Dijital reklamcılığın adeta dibi görünmeyen bir derya-deniz olduğunu söyleyen Interactive Advertising Bureau (IAB) Türkiye Yönetim Kurulu Başkanı Mahmut Kurşun, 2011 yılında platform olarak sektörün ihtiyaçlarını karşılayamayacaklarına kanaat getirmelerinin ardından, faaliyetlerine dernek olarak devam ettiklerini belirtiyor. Kurşun, “O dönemde aynı zamanda Reklamverenler Derneği Başkanı olan Ahmet Pura’nın, IAB’nin de başkanlığını üstlendiğini ve sektöre çok önemli katkıları olduğunu da ekliyor.
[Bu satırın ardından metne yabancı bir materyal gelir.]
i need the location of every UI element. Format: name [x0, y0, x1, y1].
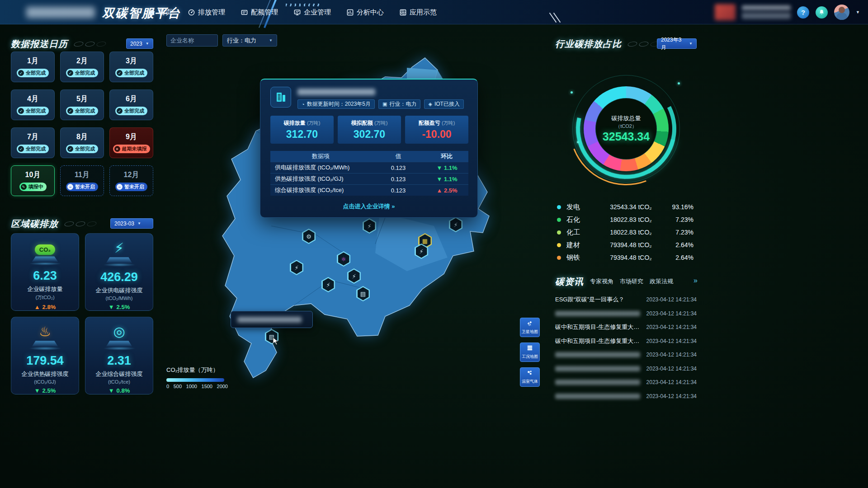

Akademik dünya dijitalin hızına ulaşmada zorlandı!
Sektörün çok hızlı geliştiğini ifade eden Mahmut Kurşun, geleneksel mecranın da artık kendini transforme ettiğini, dijitale adapte olduğunu vurguluyor. Kurşun, “IAB Türkiye, sektörün veriye dayalı planlama ve satın alma yapması için gerekli araştırma çalışmaları yürütüyor ki, bunların en büyüğü internet ölçümleme araştırması… İkincisi de dijital reklam takip araştırması. Dijital reklamın takibi gerçekten çok zor! Sonsuz bir evrende yayınlanan reklamları takip etmek, üstelik bir de kişiselleştirilmiş, özel hedeflemeli reklamlar da düşünüldüğünde, ne televizyona ne de basına benziyor.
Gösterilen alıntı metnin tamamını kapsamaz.